> _Task instructions_: From the material below, copy exactly the lines beginning with the one that contains "выбрать, какую" and ending with the one that contains "(245 hlasů)"; the pictures stay out.

> _Data to use_:

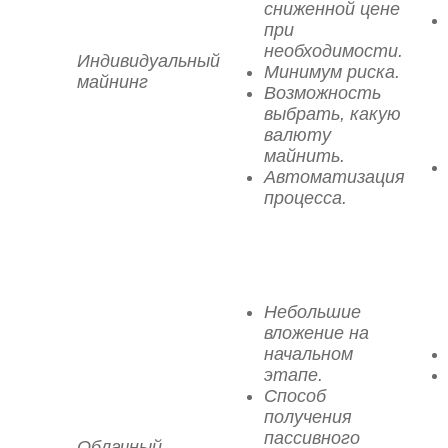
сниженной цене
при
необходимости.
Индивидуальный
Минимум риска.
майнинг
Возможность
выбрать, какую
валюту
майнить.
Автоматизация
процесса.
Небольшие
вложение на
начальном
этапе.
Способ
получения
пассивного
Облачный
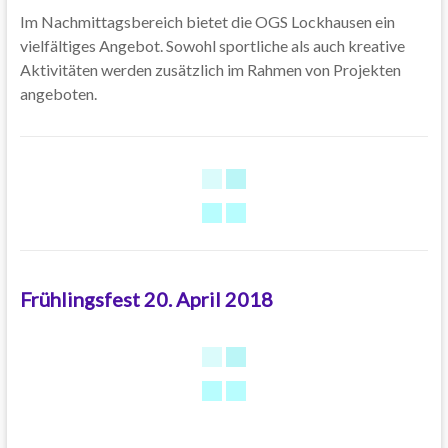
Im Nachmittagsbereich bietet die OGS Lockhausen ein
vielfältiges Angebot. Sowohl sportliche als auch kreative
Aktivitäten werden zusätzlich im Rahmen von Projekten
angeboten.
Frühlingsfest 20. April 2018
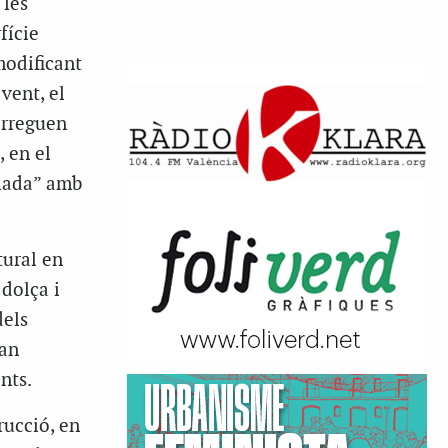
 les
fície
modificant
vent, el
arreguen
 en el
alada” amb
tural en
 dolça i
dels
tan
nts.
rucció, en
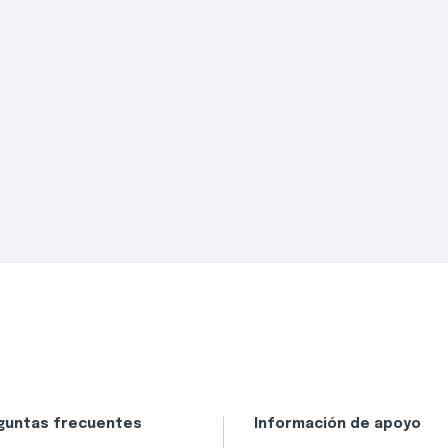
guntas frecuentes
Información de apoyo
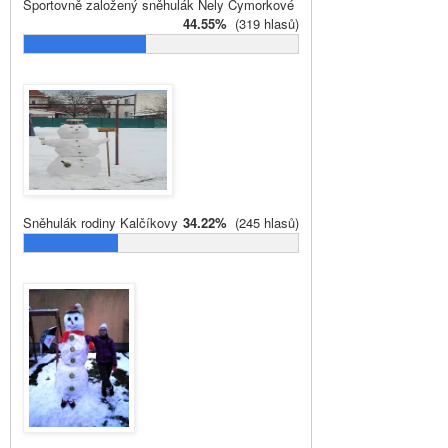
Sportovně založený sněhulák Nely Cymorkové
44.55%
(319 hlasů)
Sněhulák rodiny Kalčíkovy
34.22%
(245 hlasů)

* * *

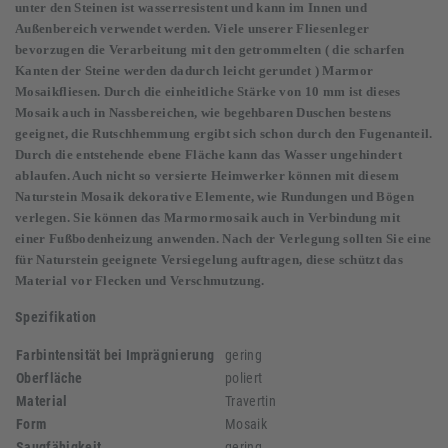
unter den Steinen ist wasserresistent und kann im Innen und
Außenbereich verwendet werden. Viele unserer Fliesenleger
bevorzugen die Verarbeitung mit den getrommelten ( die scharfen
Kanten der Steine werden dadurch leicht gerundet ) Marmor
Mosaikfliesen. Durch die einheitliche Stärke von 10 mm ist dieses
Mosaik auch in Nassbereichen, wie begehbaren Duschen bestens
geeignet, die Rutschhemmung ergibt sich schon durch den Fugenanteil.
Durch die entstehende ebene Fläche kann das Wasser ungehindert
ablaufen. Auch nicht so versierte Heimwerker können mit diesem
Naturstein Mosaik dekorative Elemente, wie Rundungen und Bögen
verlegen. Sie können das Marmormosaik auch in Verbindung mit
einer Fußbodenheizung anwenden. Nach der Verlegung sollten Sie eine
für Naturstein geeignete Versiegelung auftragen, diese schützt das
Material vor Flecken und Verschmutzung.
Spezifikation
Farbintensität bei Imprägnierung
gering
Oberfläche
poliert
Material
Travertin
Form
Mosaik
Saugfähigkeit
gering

* * *

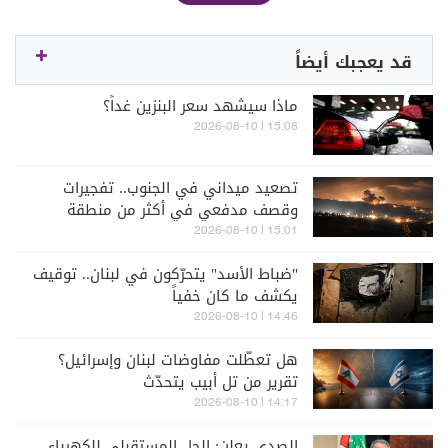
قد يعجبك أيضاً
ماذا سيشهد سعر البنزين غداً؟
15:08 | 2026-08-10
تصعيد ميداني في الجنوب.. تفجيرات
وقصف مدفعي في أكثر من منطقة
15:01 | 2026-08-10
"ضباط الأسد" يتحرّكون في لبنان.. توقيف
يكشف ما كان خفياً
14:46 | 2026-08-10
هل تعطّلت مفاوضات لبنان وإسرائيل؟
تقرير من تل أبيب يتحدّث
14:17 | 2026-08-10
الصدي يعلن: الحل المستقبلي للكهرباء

> _Response_:
выбрать, какую
валюту
майнить.
Автоматизация
процесса.
Небольшие
вложение на
начальном
этапе.
Способ
получения
пассивного
Облачный
Im Nachmittagsbereich bietet die OGS Lockhausen ein
vielfältiges Angebot. Sowohl sportliche als auch kreative
Aktivitäten werden zusätzlich im Rahmen von Projekten
angeboten.
Frühlingsfest 20. April 2018
 les
fície
modificant
vent, el
arreguen
 en el
alada” amb
tural en
 dolça i
dels
tan
nts.
rucció, en
guntas frecuentes
Información de apoyo
Sportovně založený sněhulák Nely Cymorkové
44.55%
(319 hlasů)
Sněhulák rodiny Kalčíkovy
34.22%
(245 hlasů)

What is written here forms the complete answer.